So, one problem with making a game about sequence breaking is that it asks for a certain investment, both in terms of time and ingenuity, on the part of the player, and that asking for that kind of investment up front often puts a wall between the game and its potential audience. In order to break a sequence, after all, you have to become familiar with the sequence and dicker about with the game's physics/mechanics/interactions/what-have-you. Before you can really play the game, then-- as it is meant to be played, in a way that delivers the sort of experience that would make it unique and thus worth playing-- I'm effectively asking you to spend a fair amount of time with it.
This is a problem I've been aware of from the start, and I've got a couple of solutions. First and foremost, it's making sure that the "fake" game-- the sequence you're meant to break-- doesn't just exist to give context to the "real" game, but that it functions as a complete game and provides the pleasures inherent in the genre-- gaining power, gaining access to more areas, et cetera. This "fake" game might be insanely difficult-- insane difficulty being a prime motivator, I think, for creative thinking-- but it's not impossible, and the player can save the game at any time from the pause menu, effectively setting their own check-points. So, if a player does end up spending a few hours with the "fake" game before they dip their toes in the "real" one, it's hopefully not an empty or worthless experience.
The other solution is to give the player walkthroughs, taking them through the One True Sequence for each mission. Armed with that information-- or so I hope-- they won't be wasting time trying to figure out the "proper" way to complete the mission, but instead will spend that brain-power on finding the sneaky clever sequence-breaking ways to do so.

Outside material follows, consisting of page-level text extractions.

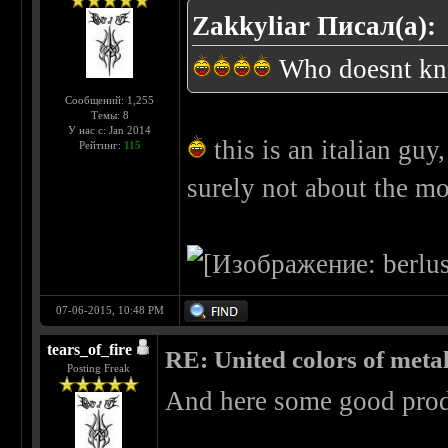
Zakkyliar Писал(а):
Who doesnt kn
Сообщений: 1,255
Темы: 8
У нас с: Jan 2014
this is an italian guy, 
Рейтинг:
115
surely not about the mo
07-06-2015, 10:48 PM
tears_of_fire
RE: United colors of metal..
Posting Freak
And here some good pr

I was going to give the players these walkthroughs via the support characters, but when I removed those narrative elements from the game to suit the new aesthetic, I just plopped the walkthrough right into the instruction manual PDF. I realized, however, that this wasn't particularly user-friendly, and that asking a player to print up the manual is just adding more brick to the hypothetical law that might prevent them from getting into the game. And so, there is an in-game version of the manual and walkthroughs that can be accessed with a push of a button, which I just implemented today.